Department of Ecosystem Services
How do we define and apply the concept of "ecosystem services"? What functions do ecosystems have? How are they linked to human well-being? How can biodiversity science bridge to society and vice versa?
Our research in the Department for Ecosystem Services encompasses three interlinked thems: We investigate patterns of spatio-temporal configuration of biodiversity and ecosystem service flows in socio-ecological systems at different scales. This includes the assessment of risks of ecosystem services provision and potential capacity boundaries with respect to land use and socio-economic drivers. Secondly, we explore the interrelationship of biodiversity, ecosystem function processes, and components of ecosystem services. Thirdly, we seek to operationalise the ecosystem approach by developing effective strategies and tools to safeguard biodiversity and ecosystem services in a changing world.
As our research focusses on ecosystem services, a concept linking biodiversity and human well-being, we naturally work at the science-society interface.
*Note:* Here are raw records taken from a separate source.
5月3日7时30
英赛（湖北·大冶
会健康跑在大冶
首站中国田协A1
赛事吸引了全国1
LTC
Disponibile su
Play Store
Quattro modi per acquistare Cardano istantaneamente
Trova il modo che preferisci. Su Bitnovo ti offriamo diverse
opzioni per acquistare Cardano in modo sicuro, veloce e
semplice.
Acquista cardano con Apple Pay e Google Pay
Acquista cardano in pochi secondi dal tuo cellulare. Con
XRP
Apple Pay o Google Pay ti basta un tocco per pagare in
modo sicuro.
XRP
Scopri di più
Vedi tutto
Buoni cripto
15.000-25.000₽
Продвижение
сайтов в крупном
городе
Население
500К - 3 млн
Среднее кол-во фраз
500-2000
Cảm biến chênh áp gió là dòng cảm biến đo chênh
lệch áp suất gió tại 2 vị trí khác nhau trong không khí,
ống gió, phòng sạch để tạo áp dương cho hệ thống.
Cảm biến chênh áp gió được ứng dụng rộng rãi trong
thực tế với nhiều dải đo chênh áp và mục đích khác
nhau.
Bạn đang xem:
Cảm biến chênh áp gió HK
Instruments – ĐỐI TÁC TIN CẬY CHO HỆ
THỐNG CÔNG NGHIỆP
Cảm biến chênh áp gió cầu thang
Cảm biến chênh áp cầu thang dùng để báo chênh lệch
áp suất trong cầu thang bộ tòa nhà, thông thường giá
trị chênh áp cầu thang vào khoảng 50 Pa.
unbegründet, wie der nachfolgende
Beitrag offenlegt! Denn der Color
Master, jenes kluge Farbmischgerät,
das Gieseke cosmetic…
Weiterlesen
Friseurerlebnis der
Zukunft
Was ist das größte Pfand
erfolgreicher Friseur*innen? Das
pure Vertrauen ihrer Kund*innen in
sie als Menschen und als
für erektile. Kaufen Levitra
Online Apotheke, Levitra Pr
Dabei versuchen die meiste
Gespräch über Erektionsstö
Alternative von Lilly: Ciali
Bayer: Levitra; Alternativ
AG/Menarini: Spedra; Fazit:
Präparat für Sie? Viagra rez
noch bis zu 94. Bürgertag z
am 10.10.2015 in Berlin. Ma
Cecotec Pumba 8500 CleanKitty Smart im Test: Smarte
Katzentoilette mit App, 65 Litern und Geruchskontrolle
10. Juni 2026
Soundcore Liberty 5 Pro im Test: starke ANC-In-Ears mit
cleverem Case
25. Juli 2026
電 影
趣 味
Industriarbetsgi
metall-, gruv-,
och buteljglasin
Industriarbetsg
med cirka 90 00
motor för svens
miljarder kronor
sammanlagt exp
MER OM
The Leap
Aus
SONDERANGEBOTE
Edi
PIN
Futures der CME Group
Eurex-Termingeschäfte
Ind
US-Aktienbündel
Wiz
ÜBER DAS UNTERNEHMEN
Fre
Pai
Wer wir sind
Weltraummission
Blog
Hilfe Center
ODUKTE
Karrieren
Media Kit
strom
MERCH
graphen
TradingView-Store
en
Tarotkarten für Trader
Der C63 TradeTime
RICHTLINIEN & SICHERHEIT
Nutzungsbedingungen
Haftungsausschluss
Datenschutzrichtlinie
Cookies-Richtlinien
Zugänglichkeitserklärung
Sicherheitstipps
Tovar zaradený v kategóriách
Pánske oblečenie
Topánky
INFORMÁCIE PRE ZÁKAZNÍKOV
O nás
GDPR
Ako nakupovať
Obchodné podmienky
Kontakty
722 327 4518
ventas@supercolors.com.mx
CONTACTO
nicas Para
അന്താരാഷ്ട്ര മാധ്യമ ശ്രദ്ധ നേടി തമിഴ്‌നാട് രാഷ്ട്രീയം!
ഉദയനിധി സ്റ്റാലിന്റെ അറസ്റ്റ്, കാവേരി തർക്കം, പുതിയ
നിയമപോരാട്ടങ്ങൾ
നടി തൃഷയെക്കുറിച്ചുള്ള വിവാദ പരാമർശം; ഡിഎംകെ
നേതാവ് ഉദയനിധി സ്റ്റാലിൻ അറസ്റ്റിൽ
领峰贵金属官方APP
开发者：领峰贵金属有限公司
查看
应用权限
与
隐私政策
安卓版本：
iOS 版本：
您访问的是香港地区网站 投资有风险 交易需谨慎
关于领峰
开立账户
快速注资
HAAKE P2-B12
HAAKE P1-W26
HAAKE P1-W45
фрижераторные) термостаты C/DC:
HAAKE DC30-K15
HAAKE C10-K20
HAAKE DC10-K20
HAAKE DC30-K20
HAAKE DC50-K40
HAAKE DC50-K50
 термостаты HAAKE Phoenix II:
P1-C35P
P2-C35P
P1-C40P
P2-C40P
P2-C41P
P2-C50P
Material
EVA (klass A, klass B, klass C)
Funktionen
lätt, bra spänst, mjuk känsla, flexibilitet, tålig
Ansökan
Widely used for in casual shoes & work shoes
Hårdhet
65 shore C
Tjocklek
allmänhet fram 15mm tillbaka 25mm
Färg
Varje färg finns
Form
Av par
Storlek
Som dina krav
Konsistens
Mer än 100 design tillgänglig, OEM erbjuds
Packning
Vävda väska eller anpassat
This means collaborating across disciplines and political sectors to facilitate meaningful and participatory knowledge exchange processes. We use experiments and studies at the landscape level, analyses of large databases with multivariate statistics, modelling and geospatial analysis employing geographical information systems (GIS), as well as transdisciplinary workshops, focus groups, interviews and citizen science approaches. Our team is actively involved in the Intergovernmental Platform on Biodiversity and Ecosystem Services (IPBES) and the development of the German Ecosystem Service Partnership (ESP-DE). Working with partners from other research institutions, learned societies and NGOs, we are developing a citizen science strategy and citizen science capacities for Germany (GEWISS project
) to encourage innovative approaches to science.
With our research we aim to make an active contribution to reaching national and international biodiversity targets.